Cienfuegos, ancien site stratégique de développement nucléaire dans les années 1980, a été retenu pour accueillir cinq des futurs parcs solaires. Cette zone concentre des infrastructures clés, incluant une raffinerie, un port industriel et une centrale thermique, ce qui en fait un point névralgique du réseau énergétique de l’île.
Un appui financier discret mais crucial de Pékin
L’ensemble du programme, estimé à plusieurs centaines de millions de dollars, est réalisé avec le soutien logistique et financier de la République populaire de Chine. Sur le site de « La Yuca », des conteneurs marqués de caractères chinois sont visibles, témoignant de l’origine des équipements importés. Toutefois, les autorités cubaines n’ont pas communiqué les montants exacts de l’investissement.
Les autorités visent une capacité installée de 1 200 mégawatts (MW) d’ici fin 2025, soit un effort considérable pour combler un déficit journalier estimé à 1 500 MW. Pour autant, les habitants des régions concernées continuent de faire face à des interruptions prolongées de service. Dans la commune voisine du parc, des résidentes témoignent de leur quotidien sans courant, contraignant certaines familles à cuisiner au charbon ou à organiser leurs tâches domestiques selon les heures de disponibilité électrique.
Manque de stockage et héritage nucléaire
Jorge Piñón, chercheur à l’Université du Texas, a noté que le succès du programme repose également sur la mise en place de capacités de stockage, actuellement absentes. Les premiers conteneurs destinés aux systèmes de batteries sont déjà arrivés sur l’île, mais ne sont pas encore équipés. Cela limite la possibilité de garantir une alimentation stable, en particulier durant la nuit.

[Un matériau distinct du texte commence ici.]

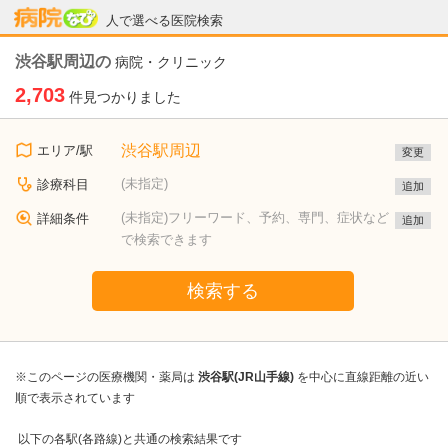
病院なび
人で選べる医院検索
渋谷駅周辺の
病院・クリニック
2,703
件見つかりました
渋谷駅周辺
エリア/駅
変更
(未指定)
診療科目
追加
(未指定)フリーワード、予約、専門、症状など
詳細条件
追加
で検索できます
検索する
※このページの医療機関・薬局は
渋谷駅(JR山手線)
を中心に直線距離の近い
順で表示されています
以下の各駅(各路線)と共通の検索結果です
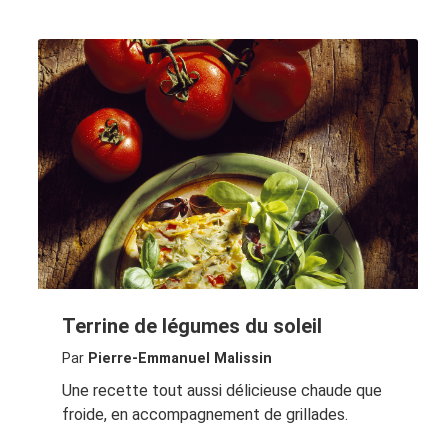
Terrine de légumes du soleil
Par
Pierre-Emmanuel Malissin
Une recette tout aussi délicieuse chaude que
froide, en accompagnement de grillades.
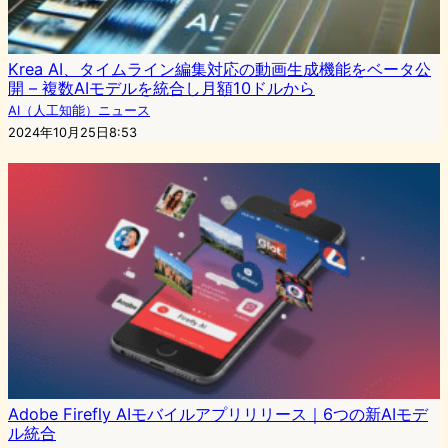
Krea AI、タイムライン編集対応の動画生成機能をベータ公
開 – 複数AIモデルを統合し月額10ドルから
AI（人工知能）ニュース
2024年10月25日8:53
Adobe Firefly AIモバイルアプリリリース｜6つの新AIモデ
ル統合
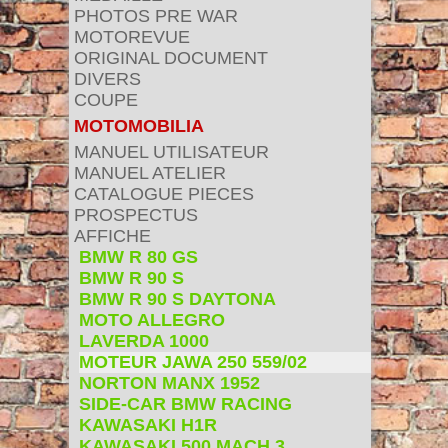
PHOTOS PRE WAR
MOTOREVUE
ORIGINAL DOCUMENT
DIVERS
COUPE
MOTOMOBILIA
MANUEL UTILISATEUR
MANUEL ATELIER
CATALOGUE PIECES
PROSPECTUS
AFFICHE
BMW R 80 GS
BMW R 90 S
BMW R 90 S DAYTONA
MOTO ALLEGRO
LAVERDA 1000
MOTEUR JAWA 250 559/02
NORTON MANX 1952
SIDE-CAR BMW RACING
KAWASAKI H1R
KAWASAKI 500 MACH 3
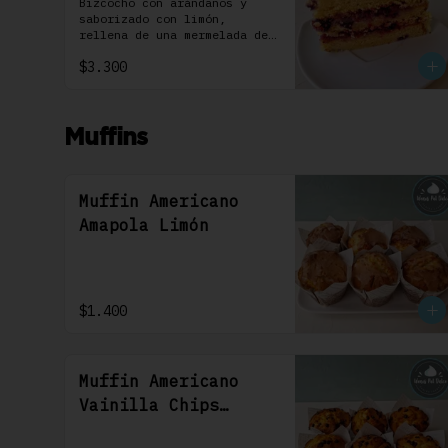
Individual 1 Uni
Bizcocho con arándanos y 
saborizado con limón, 
rellena de una mermelada de 
frutos rojos y cubierta con 
$3.300
un frosting de queso de 
crema.
Muffins
Muffin Americano
Amapola Limón
$1.400
Muffin Americano
Vainilla Chips
Chocolate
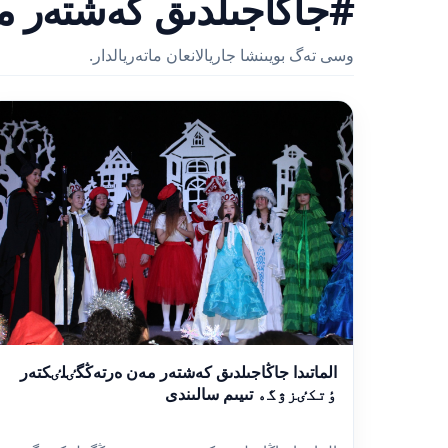
#جاڭاجىلدىق كەشتەر م
وسى تەگ بويىنشا جاريالانعان ماتەريالدار.
الماتىدا جاڭاجىلدىق كەشتەر مەن ەرتەڭگٸلٸكتەر
ٶتكٸزۋگە تىيىم سالىندى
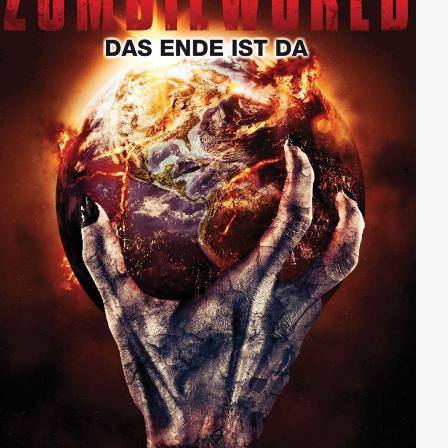
ungebremsten Energie die Mannschaft unbedingt
wieder zusammentrommeln und den vergessenen
Kampfgeist in ihnen wachrufen will.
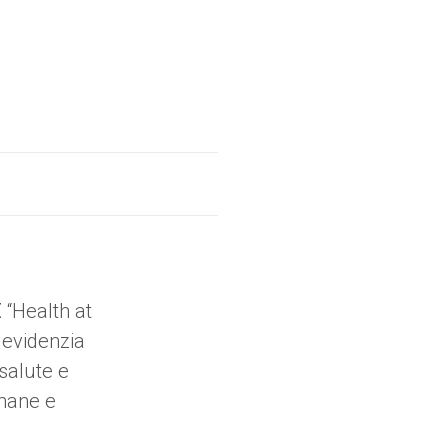
E
“Health at
 evidenzia
 salute e
umane e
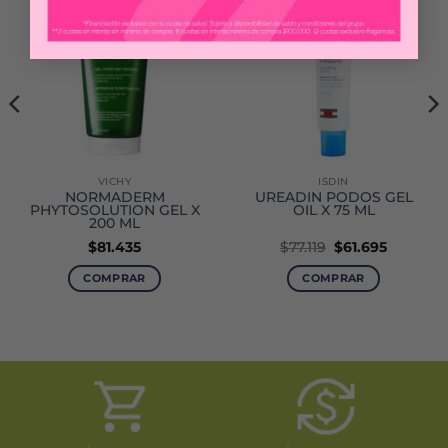
-20%
VICHY
ISDIN
NORMADERM
UREADIN PODOS GEL
PHYTOSOLUTION GEL X
OIL X 75 ML
200 ML
El
El
$
81.435
$
77.119
$
61.695
precio
precio
original
actual
COMPRAR
COMPRAR
era:
es:
$77.119.
$61.695.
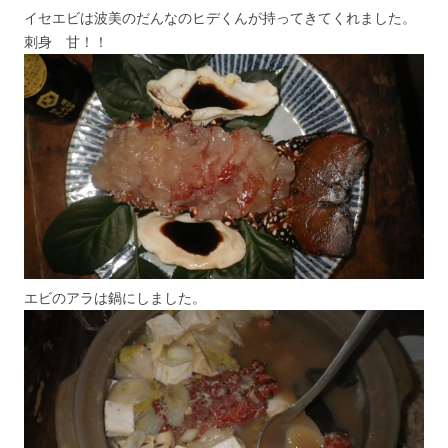
イセエビは波美のだんなのヒデくんが持ってきてくれました。
刺身 甘！！
エビのアラは鍋にしました。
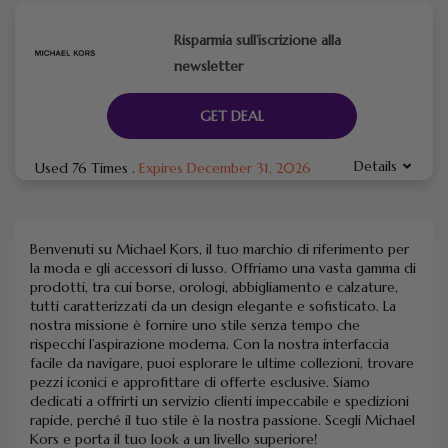
Risparmia sull’iscrizione alla
newsletter
GET DEAL
Details
Used 76 Times
.
Expires December 31, 2026
Benvenuti su Michael Kors, il tuo marchio di riferimento per
la moda e gli accessori di lusso. Offriamo una vasta gamma di
prodotti, tra cui borse, orologi, abbigliamento e calzature,
tutti caratterizzati da un design elegante e sofisticato. La
nostra missione è fornire uno stile senza tempo che
rispecchi l’aspirazione moderna. Con la nostra interfaccia
facile da navigare, puoi esplorare le ultime collezioni, trovare
pezzi iconici e approfittare di offerte esclusive. Siamo
dedicati a offrirti un servizio clienti impeccabile e spedizioni
rapide, perché il tuo stile è la nostra passione. Scegli Michael
Kors e porta il tuo look a un livello superiore!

Non loin de « La Yuca », la structure abandonnée du projet nucléaire cubano-soviétique subsiste comme symbole d’une autre tentative d’indépendance énergétique avortée. À quinze kilomètres, la coupole construite pour abriter un réacteur reste visible, marquée par des inscriptions russes. L’ancien physicien Eliecer Machin, formé en Union soviétique, réside toujours dans la « cité nucléaire » et survit désormais grâce à l’élevage porcin.